[SOURCE MATERIAL Boundary: Start]
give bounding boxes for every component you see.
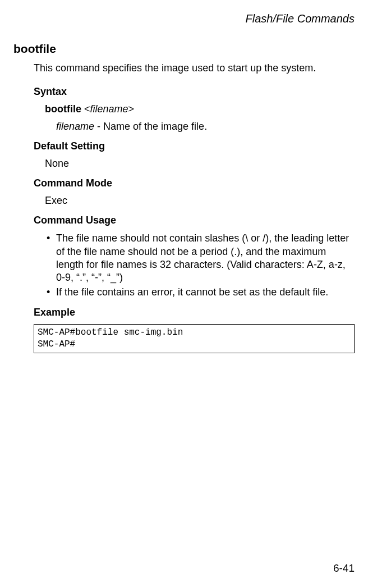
default-setting-value: None — [45, 158, 355, 170]
syntax-param-open: < — [81, 103, 90, 115]
example-label: Example — [34, 307, 355, 318]
list-item: • The file name should not contain slash… — [45, 232, 355, 285]
param-desc-name: filename — [56, 121, 94, 132]
bullet-icon: • — [45, 232, 56, 285]
bullet-icon: • — [45, 286, 56, 299]
syntax-param-name: filename — [90, 103, 128, 115]
command-usage-label: Command Usage — [34, 215, 355, 226]
page-header: Flash/File Commands — [13, 12, 355, 25]
command-description: This command specifies the image used to… — [34, 61, 355, 75]
bullet-text: The file name should not contain slashes… — [56, 232, 355, 285]
syntax-command: bootfile — [45, 103, 81, 115]
bullet-text: If the file contains an error, it cannot… — [56, 286, 355, 299]
param-desc-text: - Name of the image file. — [94, 121, 207, 132]
command-usage-list: • The file name should not contain slash… — [45, 232, 355, 299]
example-box: SMC-AP#bootfile smc-img.bin SMC-AP# — [34, 324, 355, 353]
syntax-label: Syntax — [34, 86, 355, 98]
command-mode-label: Command Mode — [34, 177, 355, 189]
list-item: • If the file contains an error, it cann… — [45, 286, 355, 299]
command-mode-value: Exec — [45, 195, 355, 207]
syntax-param-close: > — [128, 103, 135, 115]
page-number: 6-41 — [333, 562, 355, 575]
param-description: filename - Name of the image file. — [56, 121, 355, 133]
syntax-line: bootfile <filename> — [45, 103, 355, 115]
default-setting-label: Default Setting — [34, 140, 355, 152]
command-title: bootfile — [13, 42, 355, 56]
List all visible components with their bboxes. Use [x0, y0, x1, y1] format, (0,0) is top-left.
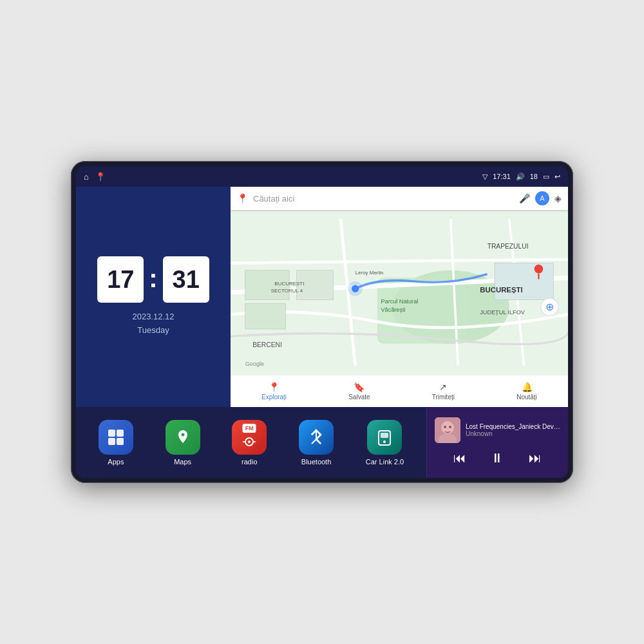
[SOURCE MATERIAL Boundary: End]
**WHAT THE TASK REQUIRES**
Pictures in the records above are to be left out of an otherwise exact copy.

**RESPONSE BELOW**
give bounding boxes for every component you see.
default-setting-value: None — [45, 158, 355, 170]
syntax-param-open: < — [81, 103, 90, 115]
example-label: Example — [34, 307, 355, 318]
list-item: • The file name should not contain slash… — [45, 232, 355, 285]
param-desc-name: filename — [56, 121, 94, 132]
bullet-icon: • — [45, 232, 56, 285]
bullet-icon: • — [45, 286, 56, 299]
syntax-param-name: filename — [90, 103, 128, 115]
command-usage-label: Command Usage — [34, 215, 355, 226]
page-header: Flash/File Commands — [13, 12, 355, 25]
command-description: This command specifies the image used to… — [34, 61, 355, 75]
bullet-text: The file name should not contain slashes… — [56, 232, 355, 285]
syntax-command: bootfile — [45, 103, 81, 115]
bullet-text: If the file contains an error, it cannot… — [56, 286, 355, 299]
param-desc-text: - Name of the image file. — [94, 121, 207, 132]
command-usage-list: • The file name should not contain slash… — [45, 232, 355, 299]
example-box: SMC-AP#bootfile smc-img.bin SMC-AP# — [34, 324, 355, 353]
syntax-label: Syntax — [34, 86, 355, 98]
command-mode-label: Command Mode — [34, 177, 355, 189]
list-item: • If the file contains an error, it cann… — [45, 286, 355, 299]
command-mode-value: Exec — [45, 195, 355, 207]
syntax-param-close: > — [128, 103, 135, 115]
page-number: 6-41 — [333, 562, 355, 575]
param-description: filename - Name of the image file. — [56, 121, 355, 133]
syntax-line: bootfile <filename> — [45, 103, 355, 115]
default-setting-label: Default Setting — [34, 140, 355, 152]
command-title: bootfile — [13, 42, 355, 56]
List all visible components with their bboxes. Use [x0, y0, x1, y1] format, (0,0) is top-left.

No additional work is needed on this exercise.